## Exercise description:
Report, word for word, every line of the material that contains "fonctions".

## Provided material:
____

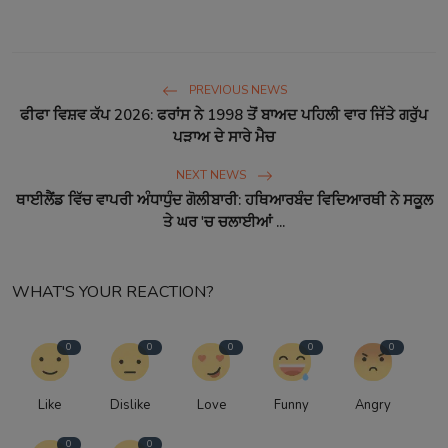
PREVIOUS NEWS
ਫੀਫਾ ਵਿਸ਼ਵ ਕੱਪ 2026: ਫਰਾਂਸ ਨੇ 1998 ਤੋਂ ਬਾਅਦ ਪਹਿਲੀ ਵਾਰ ਜਿੱਤੇ ਗਰੁੱਪ
ਪੜਾਅ ਦੇ ਸਾਰੇ ਮੈਚ
NEXT NEWS
ਥਾਈਲੈਂਡ ਵਿੱਚ ਵਾਪਰੀ ਅੰਧਾਧੁੰਦ ਗੋਲੀਬਾਰੀ: ਹਥਿਆਰਬੰਦ ਵਿਦਿਆਰਥੀ ਨੇ ਸਕੂਲ
ਤੇ ਘਰ 'ਚ ਚਲਾਈਆਂ ...
WHAT'S YOUR REACTION?
0
0
0
0
0
Like
Dislike
Love
Funny
Angry
0
0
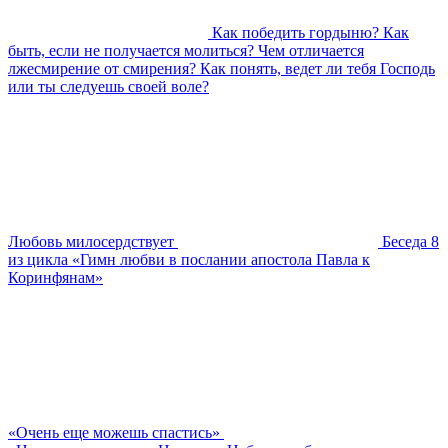
Как победить гордыню? Как
быть, если не получается молиться? Чем отличается
лжесмирение от смирения? Как понять, ведет ли тебя Господь
или ты следуешь своей воле?
Любовь милосердствует
Беседа 8
из цикла «Гимн любви в послании апостола Павла к
Коринфянам»
«Очень еще можешь спастись»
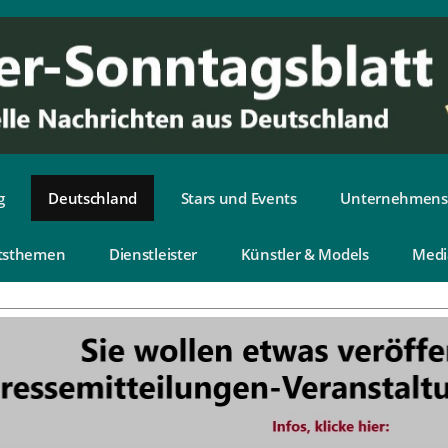
g
Deutschland
Stars und Events
Unternehmens
tsthemen
Dienstleister
Künstler & Models
Medi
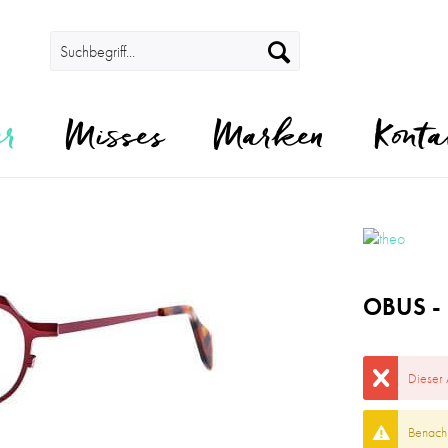
er
Misses
Marken
Konta
OBUS -
Dieser 
Benachr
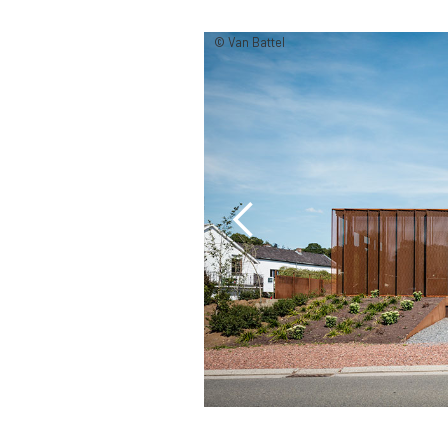
© Van Battel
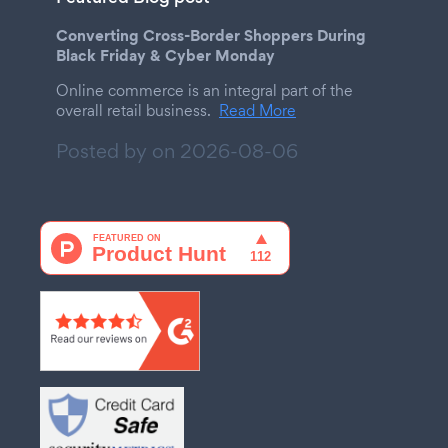
Converting Cross-Border Shoppers During
Black Friday & Cyber Monday
Online commerce is an integral part of the
overall retail business.
Read More
Posted by on
2026-08-06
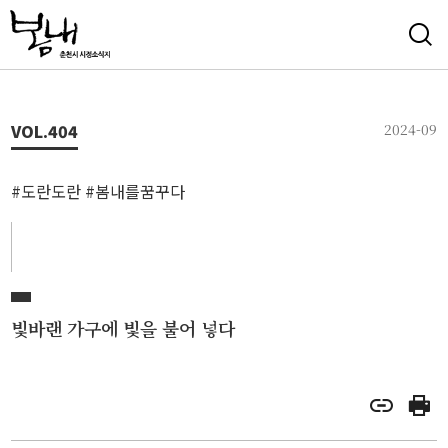
VOL.
404
2024-09
#도란도란 #봄내를꿈꾸다
빛바랜 가구에 빛을 불어 넣다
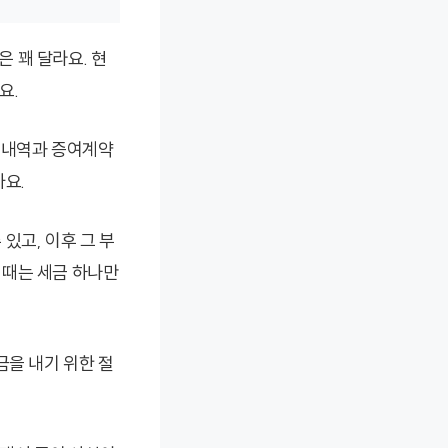
 꽤 달라요. 현
요.
체 내역과 증여계약
까요.
있고, 이후 그 부
 때는 세금 하나만
금을 내기 위한 절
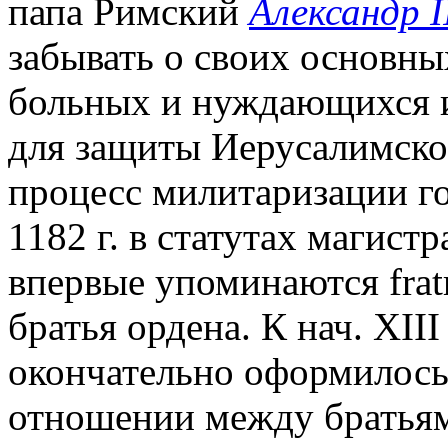
папа Римский
Александр I
забывать о своих основны
больных и нуждающихся и
для защиты Иерусалимског
процесс милитаризации г
1182 г. в статутах магист
впервые упоминаются frat
братья ордена. К нач. XIII
окончательно оформилось
отношении между братья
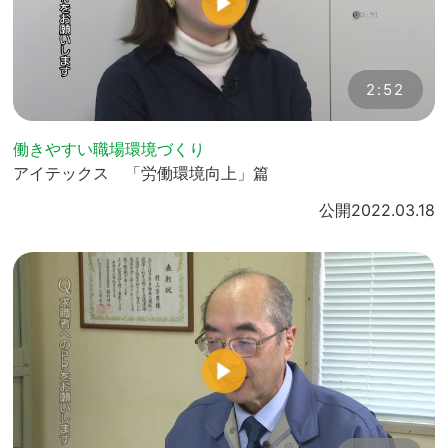
2:52
働きやすい職場環境づくり
アイテックス 「労働環境向上」篇
公開
2022.03.18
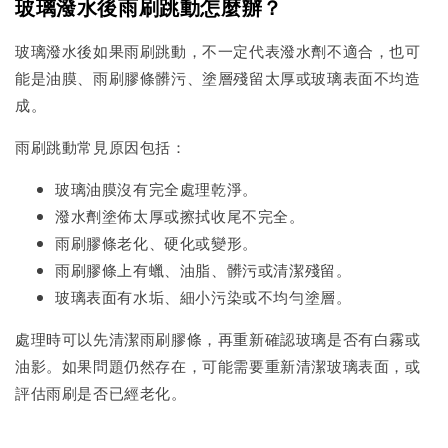
玻璃潑水後雨刷跳動怎麼辦？
玻璃潑水後如果雨刷跳動，不一定代表潑水劑不適合，也可
能是油膜、雨刷膠條髒污、塗層殘留太厚或玻璃表面不均造
成。
雨刷跳動常見原因包括：
玻璃油膜沒有完全處理乾淨。
潑水劑塗佈太厚或擦拭收尾不完全。
雨刷膠條老化、硬化或變形。
雨刷膠條上有蠟、油脂、髒污或清潔殘留。
玻璃表面有水垢、細小污染或不均勻塗層。
處理時可以先清潔雨刷膠條，再重新確認玻璃是否有白霧或
油影。如果問題仍然存在，可能需要重新清潔玻璃表面，或
評估雨刷是否已經老化。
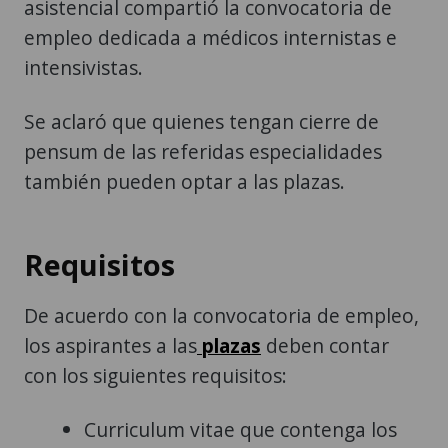
asistencial compartió la convocatoria de
empleo dedicada a médicos internistas e
intensivistas.
Se aclaró que quienes tengan cierre de
pensum de las referidas especialidades
también pueden optar a las plazas.
Requisitos
De acuerdo con la convocatoria de empleo,
los aspirantes a las
plazas
deben contar
con los siguientes requisitos:
Curriculum vitae que contenga los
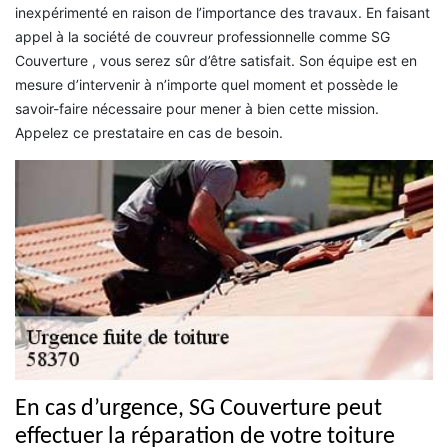
inexpérimenté en raison de l’importance des travaux. En faisant
appel à la société de couvreur professionnelle comme SG
Couverture , vous serez sûr d’être satisfait. Son équipe est en
mesure d’intervenir à n’importe quel moment et possède le
savoir-faire nécessaire pour mener à bien cette mission.
Appelez ce prestataire en cas de besoin.
En cas d’urgence, SG Couverture peut
effectuer la réparation de votre toiture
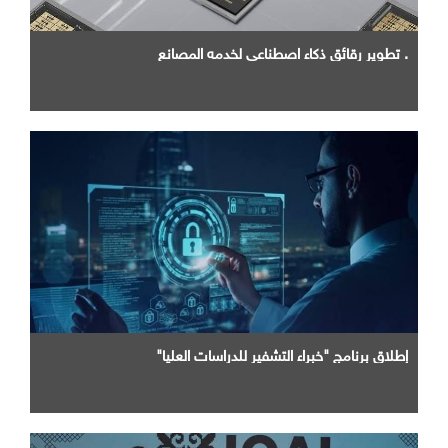
. تطوير رقائق ذكاء اصطناعي لخدمه المصانع
إطلاق برنامج "خبراء التشفير للدراسات العليا"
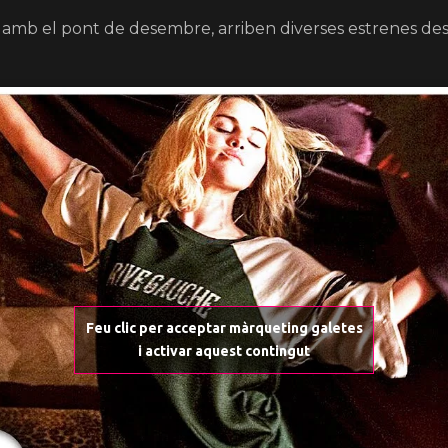
 amb el pont de desembre, arriben diverses estrenes dest
Feu clic per acceptar màrqueting galetes
i activar aquest contingut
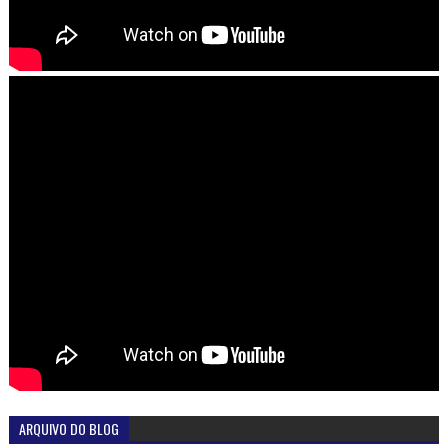
ARQUIVO DO BLOG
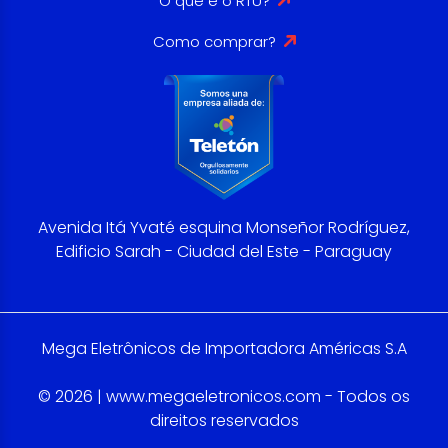
O que é o RTU?
Como comprar?
Avenida Itá Yvaté esquina Monseñor Rodríguez,
Edificio Sarah - Ciudad del Este - Paraguay
Mega Eletrônicos de Importadora Américas S.A
© 2026 | www.megaeletronicos.com - Todos os
direitos reservados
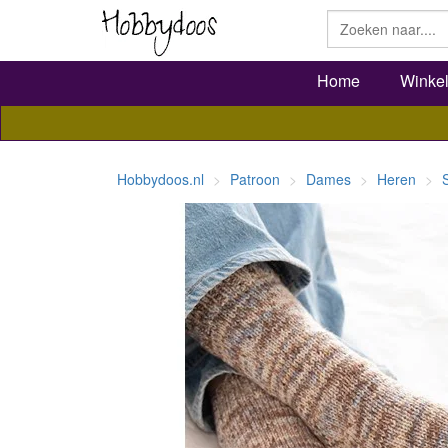
Home
Winke
Hobbydoos.nl
Patroon
Dames
Heren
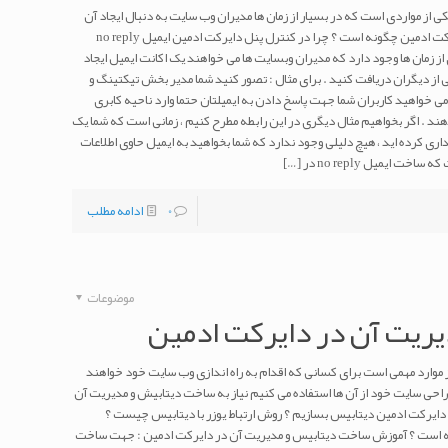
یرکت ادمین یکی از مواردی است که در بسیار از زمان ها مدیران وب سایت به دنبال ایجاد آن
می گردند . ساخت ایمیل no reply در هاست دایرکت ادمین چگونه است ؟ چرا در کنترل پنل دایرکت ادمین ایمیل no reply
no reply چیست ؟ بسیاری از زمان ها وجود دارد که مدیران وبسایت ها می خواهند یک اکانت ایمیل ایجاد
یلی از دیگران دریافت کنید . برای مثال : تصور کنید شما مدیر بخش تیکتینگ و
واهید کاربران شما جهت پاسخ دادن به ایمیلتان حتما وارد ناحیه کابری
ند . اگر بخواهیم مثال دیگری در این رابطه مطرح کنیم ، زمانی است که شما یک
ی کرده اید ، هیچ دلیلی وجود ندارد که شما بخواهید به ایمیل حاوی اطلاعات
 ایمیل no reply در
[…]
0
ادامه مطلب
موضوعات
ریت آن در دایرکت ادمین
موارد مهمی است برای کسانی که اقدام به راه اندازی وب سایت خود خواهند
طراحی سایت خود از آن ها استفاده می کنیم نیاز به ساخت دیتابیش و مدیریت آن
دایرکت ادمین دیتابیس بسازیم ؟ روش ارتباط یوزر با دیتابیس چیست ؟
 است ؟ آموزش ساخت دیتابیس و مدیریت آن در دایرکت ادمین : جهت ساخت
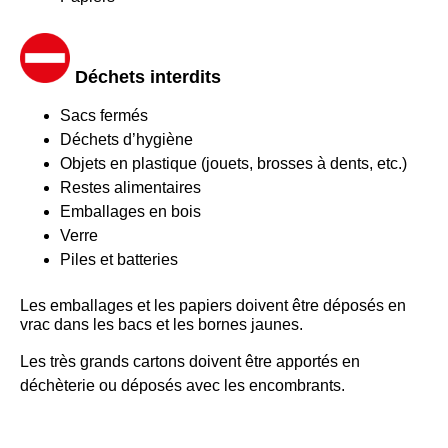
Déchets interdits
Sacs fermés
Déchets d’hygiène
Objets en plastique (jouets, brosses à dents, etc.)
Restes alimentaires
Emballages en bois
Verre
Piles et batteries
Les emballages et les papiers doivent être déposés en
vrac dans les bacs et les bornes jaunes.
Les très grands cartons doivent être apportés en
déchèterie ou déposés avec les encombrants.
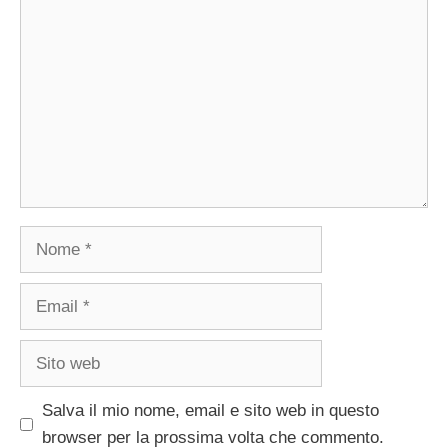
Nome
Email
Sito
web
Salva il mio nome, email e sito web in questo
browser per la prossima volta che commento.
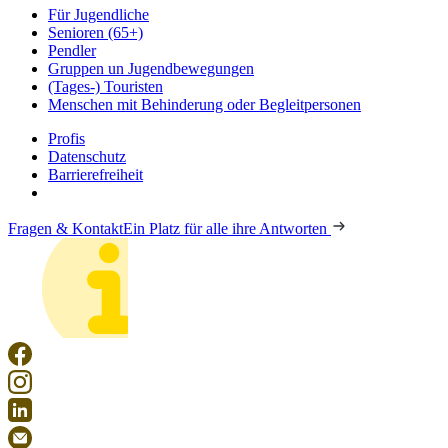
Für Jugendliche
Senioren (65+)
Pendler
Gruppen un Jugendbewegungen
(Tages-) Touristen
Menschen mit Behinderung oder Begleitpersonen
Profis
Datenschutz
Barrierefreiheit
Fragen & Kontakt
Ein Platz für alle ihre Antworten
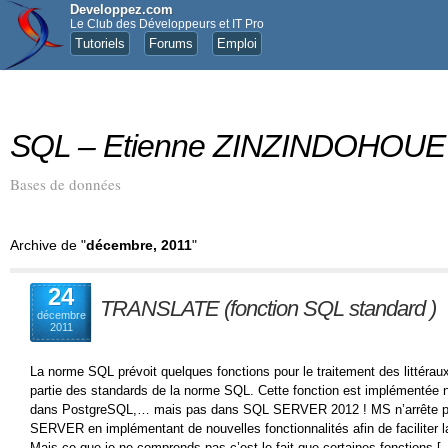
Developpez.com
Le Club des Développeurs et IT Pro
Tutoriels
Forums
Emploi
SQL – Etienne ZINZINDOHOUE
Bases de données
Archive de "
décembre, 2011
"
24
TRANSLATE (fonction SQL standard )
décembre
2011
La norme SQL prévoit quelques fonctions pour le traitement des littéra
partie des standards de la norme SQL. Cette fonction est implémentée
dans PostgreSQL,… mais pas dans SQL SERVER 2012 ! MS n’arrête p
SERVER en implémentant de nouvelles fonctionnalités afin de faciliter
Mais ce que je ne comprends pas c’est le fait que certaines fonctions [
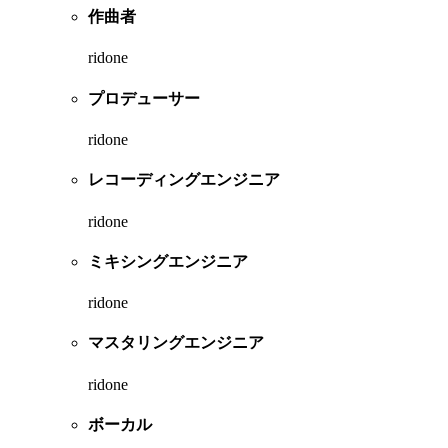
作曲者
ridone
プロデューサー
ridone
レコーディングエンジニア
ridone
ミキシングエンジニア
ridone
マスタリングエンジニア
ridone
ボーカル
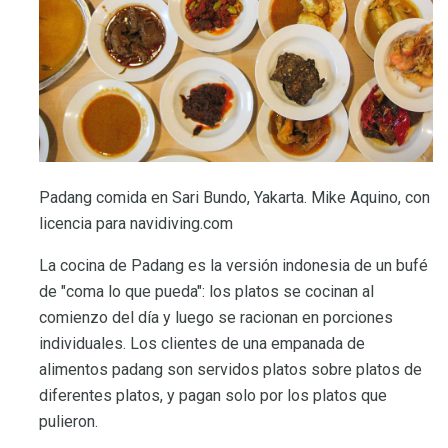
Padang comida en Sari Bundo, Yakarta. Mike Aquino, con
licencia para navidiving.com
La cocina de Padang es la versión indonesia de un bufé
de "coma lo que pueda": los platos se cocinan al
comienzo del día y luego se racionan en porciones
individuales. Los clientes de una empanada de
alimentos padang son servidos platos sobre platos de
diferentes platos, y pagan solo por los platos que
pulieron.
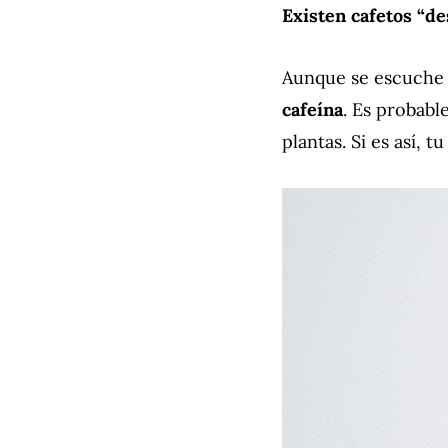
Existen cafetos “d
Aunque se escuche 
cafeína
. Es probabl
plantas. Si es así, 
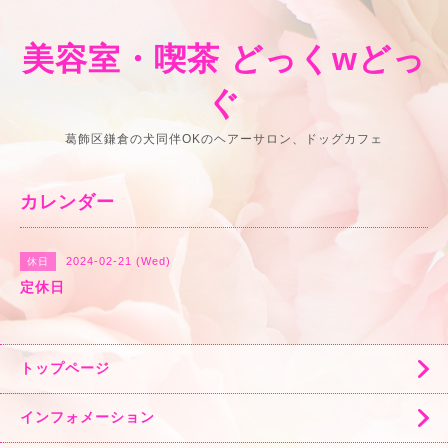
美容室・喫茶 どっくwどっ
ぐ
葛飾区鎌倉の犬同伴OKのヘアーサロン、ドッグカフェ
カレンダー
2024-02-21 (Wed)
休日
定休日
トップページ
インフォメーション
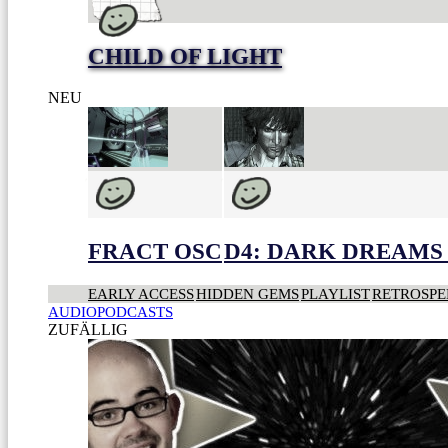
CHILD OF LIGHT
NEU
FRACT OSC
D4: DARK DREAMS 
EARLY ACCESS
HIDDEN GEMS
PLAYLIST
RETROSPE
AUDIOPODCASTS
ZUFÄLLIG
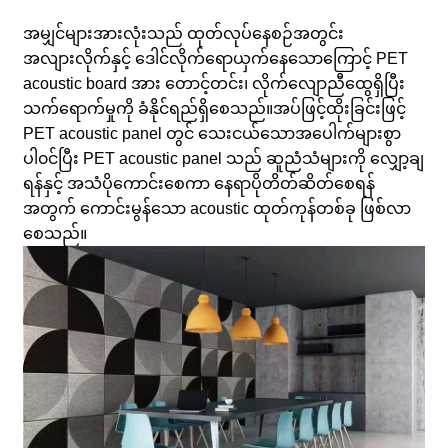
အမျှင်များအားလုံးသည် ထုတ်လုပ်နေစဉ်အတွင်း
အလျားလိုက်နှင့် ဒေါင်လိုက်ရောယှက်နေသောကြောင့် PET
acoustic board အား တောင့်တင်း၊ လိုက်လျောညီထွေရှိပြီး
သက်ရောက်မှုကို ခံနိုင်ရည်ရှိစေသည်။
အပ်ဖြင့်ထိုးခြင်းဖြင့်
PET acoustic panel တွင် သေးငယ်သောအပေါက်များစွာ
ပါ၀င်ပြီး PET acoustic panel သည် ဆူညံသံများကို လျှော့ချ
ရန်နှင့် အသံပိုကောင်းစေကာ နေရာပိုတိတ်ဆိတ်စေရန်
အတွက် ကောင်းမွန်သော acoustic ထုတ်ကုန်တစ်ခု ဖြစ်လာ
စေသည်။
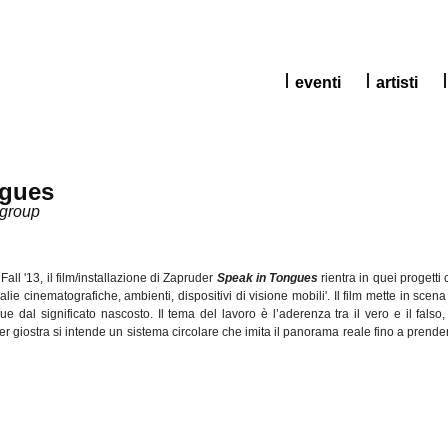
eventi
artisti
ngues
sgroup
 Fall '13,
il
film/
installazione
di
Zapruder
Speak in Tongues
rientra
in
quei
progetti
alie
cinematografiche
,
ambienti
,
dispositivi
di
visione
mobili
'. Il film
mette
in
scena
gue
dal
significato
nascosto
. Il
tema
del
lavoro
è
l’aderenza
tra
il
vero
e
il
falso
per
giostra
si
intende
un
sistema
circolare
che
imita
il
panorama
reale
fino
a
prende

____

## Response area:
La norme SQL prévoit quelques fonctions pour le traitement des littéra
Mais ce que je ne comprends pas c’est le fait que certaines fonctions [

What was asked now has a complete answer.